Written primarily as a personal journal that Henry turns into an extra credit project, We Are the Ants details 144 days of Henry's life, interspersed with short sections speculating about the many ways that the sluggers' doomsday prediction could come true. Much of Henry's day-to-day life during this time period is grim, particularly the many incidents in which he is bullied. Rather than portray this as a simple issue, however, the author, Shaun David Hutchinson, effectively conveys Henry's mixed feelings about his tormentor Marcus, as well as Diego and Audrey's frustration at Henry's initial unwillingness to press charges against his attackers.

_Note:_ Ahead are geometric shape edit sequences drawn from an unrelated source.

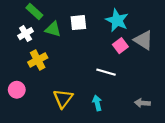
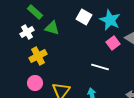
white square: (78, 23) -> (84, 17), moved, turned 35
pink circle: (17, 90) -> (35, 83), moved

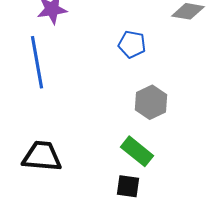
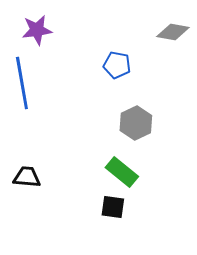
black trapezoid: (42, 156) -> (27, 177), size x0.7

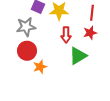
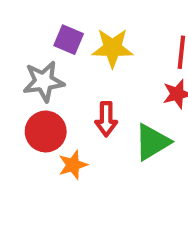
red arrow: (66, 35) -> (106, 119), moved

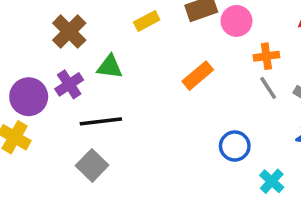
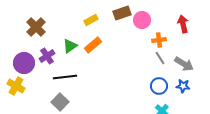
brown cross: (69, 32) -> (36, 27), moved
green triangle: (110, 67) -> (70, 46), turned -42
orange rectangle: (198, 76) -> (93, 45), moved
blue circle: (235, 146) -> (159, 86), moved

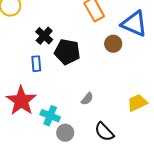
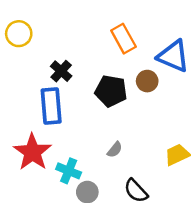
black pentagon: (67, 52) -> (111, 91), moved
blue rectangle: (36, 64) -> (51, 106), size x1.8

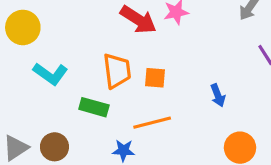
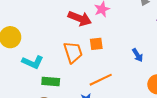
orange square: (155, 78) -> (96, 44), moved
green rectangle: (94, 107) -> (51, 82), moved

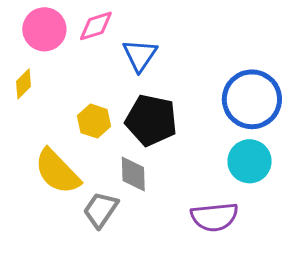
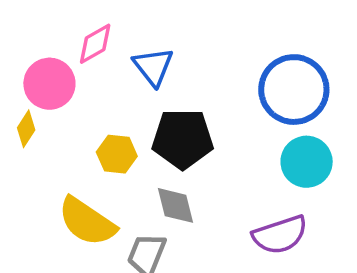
pink circle: (44, 29) -> (49, 84), moved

One of this novel's most effective devices is the way in which Henry surveys his friends and family to find out if they would save the world if presented with the same choice he has been given. Every character says that they would for different reasons, thus allowing Henry to piece together some of the meaning that people find in their lives even when things are not going well. Interestingly, the author does not actually confirm whether the sluggers are real nor whether Henry manages to convince them to save the world even though he does not get a last opportunity to push the button. This oblique approach, which suggests that Henry has either imagined the abductions or deliberately created them as a metaphor within his extra credit project, effectively allows the book to remain focused on Henry's state of mind rather than getting caught up in details surrounding the aliens.

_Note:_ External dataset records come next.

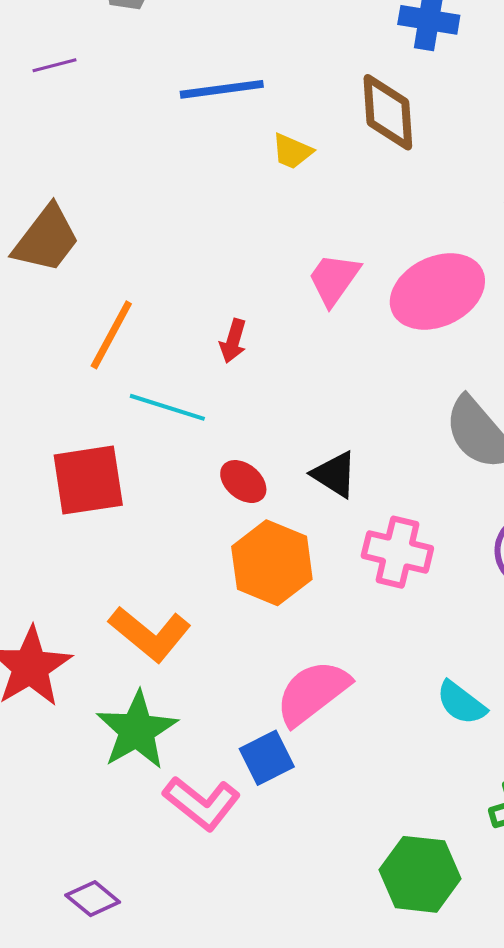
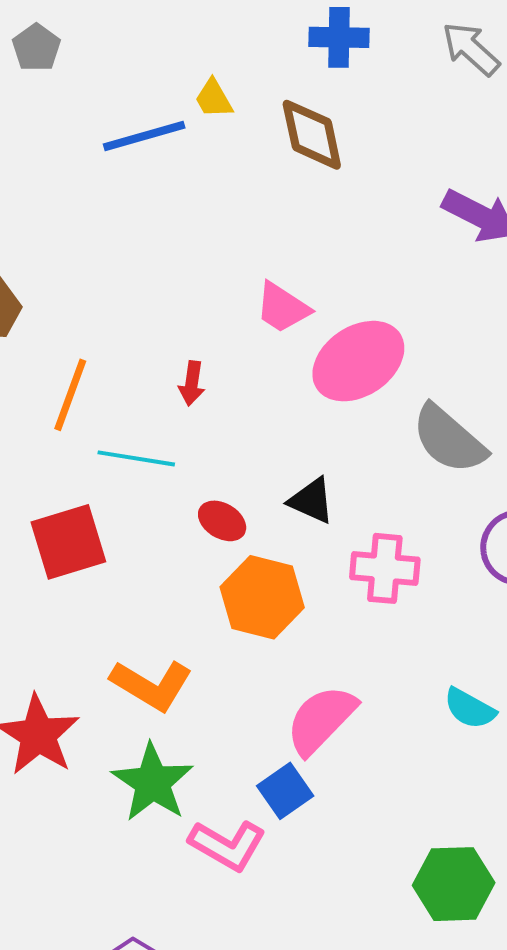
yellow trapezoid: (292, 151) -> (214, 99), moved, turned 45
pink trapezoid: (334, 279) -> (282, 308), turned -84
pink ellipse: (437, 291) -> (358, 361), moved

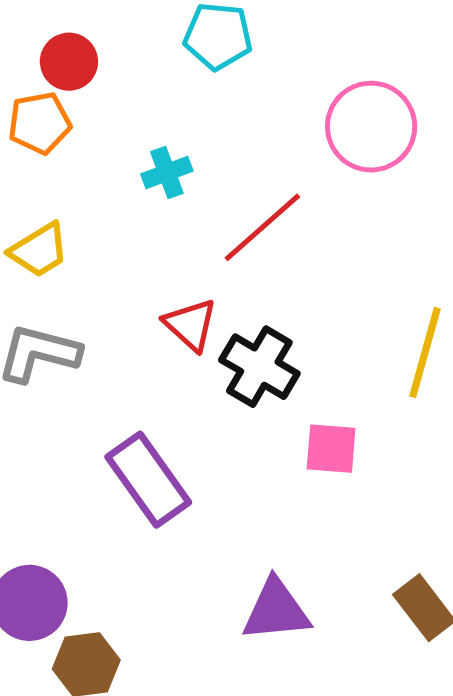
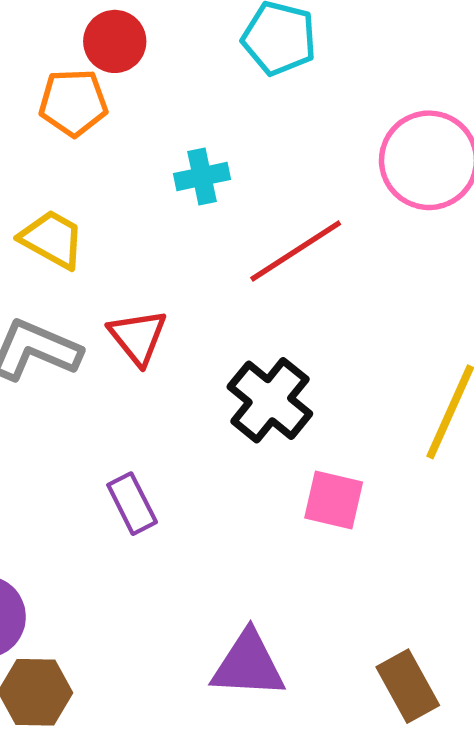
yellow trapezoid: (39, 250) -> (52, 239), turned -128
red triangle: (191, 325) -> (138, 337), moved
purple rectangle: (148, 480) -> (132, 504), size x0.6

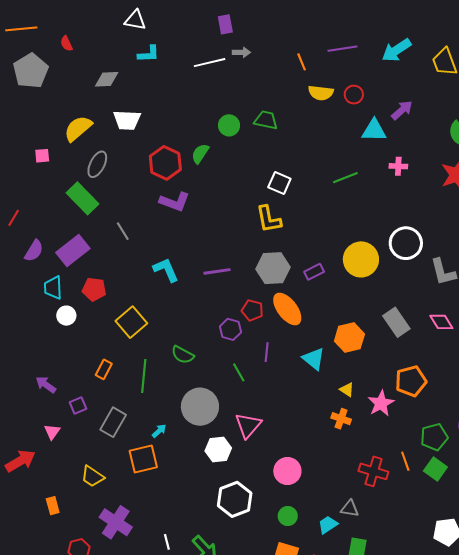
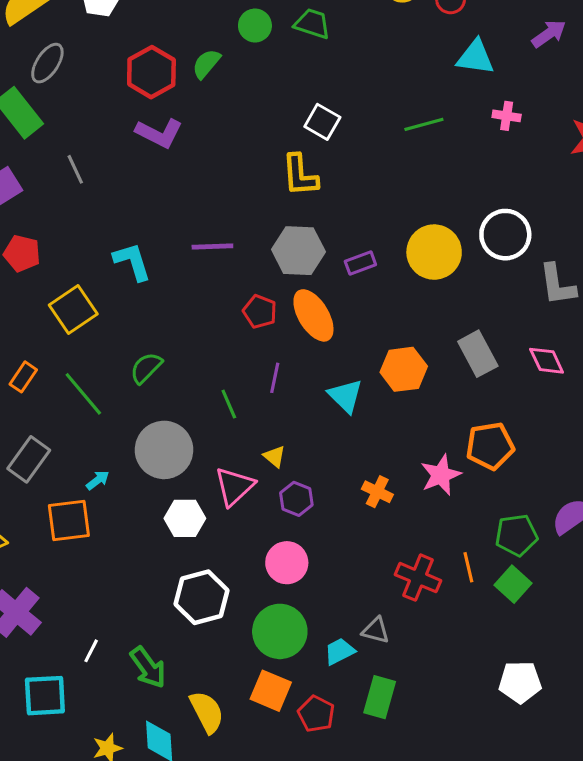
purple arrow: (402, 110) -> (549, 34), moved
cyan L-shape: (166, 270) -> (132, 261), moved
purple hexagon: (230, 329) -> (296, 499), moved
green semicircle: (183, 355) -> (146, 368), turned 100
green line: (144, 376) -> (83, 394), turned -52
yellow triangle: (347, 390) -> (274, 456), moved
green circle: (288, 516) -> (280, 631), size x1.8
white line: (167, 542) -> (91, 651), turned 35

Some readers might argue that this novel tackles too many issues by dealing with teenage homosexuality, bullying, parental abandonment, suicide, guilt, clinical depression, unfulfilled dreams, domestic violence, anger control issues, and Alzheimer's disease. Impressively, however, the author manages to treat all of these issues in a thoughtful and complex manner. The author even includes meaningful discussions about what it means to Charlie and Zooey to expect a child when they feel woefully underprepared; how there may never be any satisfactory answers when a loved one kills themselves; how dementia affects multiple generations within a family; and why victims of bullying sometimes protect their attackers. This richness sets the book apart from other young-adult novels by reflecting the inherent complexity of life in a meaningful and intriguing way.

Further Reading

  • Cart, Michael. Review of We Are the Ants, by Shaun David Hutchinson. Booklist, 1 Oct. 2015, p. 76. Literary Reference Center, search.ebscohost.com/login.aspx?direct=true&db=lfh&AN=110199467&site=lrc-live. Accessed 13 Mar. 2017.
  • Review of We Are the Ants, by Shaun David Hutchinson. Kirkus, 1 Oct. 2015, p. 124. Literary Reference Center, search.ebscohost.com/login.aspx?direct=true&db=lfh&AN=110006605&site=lrc-live. Accessed 13 Mar. 2017.
  • Review of We Are the Ants, by Shaun David Hutchinson. Publishers Weekly, 7 Dec. 2016, pp. 105–6. Literary Reference Center, search.ebscohost.com/login.aspx?direct=true&db=lfh&AN=119833081&site=lrc-live. Accessed 13 Mar. 2017.